■ **THE PROBLEM**: Beginning with the line that has "işletmelerine ilişkin düzenlemelerin ise 1", please write out the remaining lines of the material exactly, the last one included.

☆ ☆ ☆ ☆ ☆ ☆ ☆

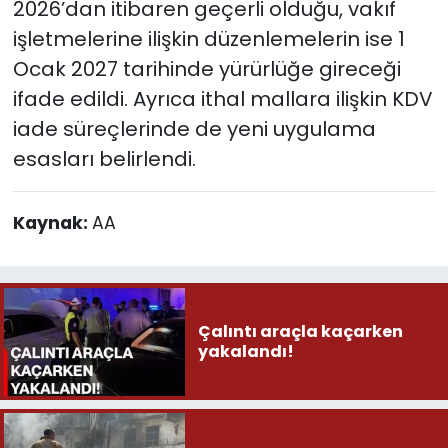
2026’dan itibaren geçerli olduğu, vakıf
işletmelerine ilişkin düzenlemelerin ise 1
Ocak 2027 tarihinde yürürlüğe gireceği
ifade edildi. Ayrıca ithal mallara ilişkin KDV
iade süreçlerinde de yeni uygulama
esasları belirlendi.
Kaynak:
AA
Çalıntı araçla kaçarken
yakalandı!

☆ ☆ ☆ ☆ ☆ ☆ ☆

■ **ANSWER FOR THE TASK**:
işletmelerine ilişkin düzenlemelerin ise 1
Ocak 2027 tarihinde yürürlüğe gireceği
ifade edildi. Ayrıca ithal mallara ilişkin KDV
iade süreçlerinde de yeni uygulama
esasları belirlendi.
Kaynak:
AA
Çalıntı araçla kaçarken
yakalandı!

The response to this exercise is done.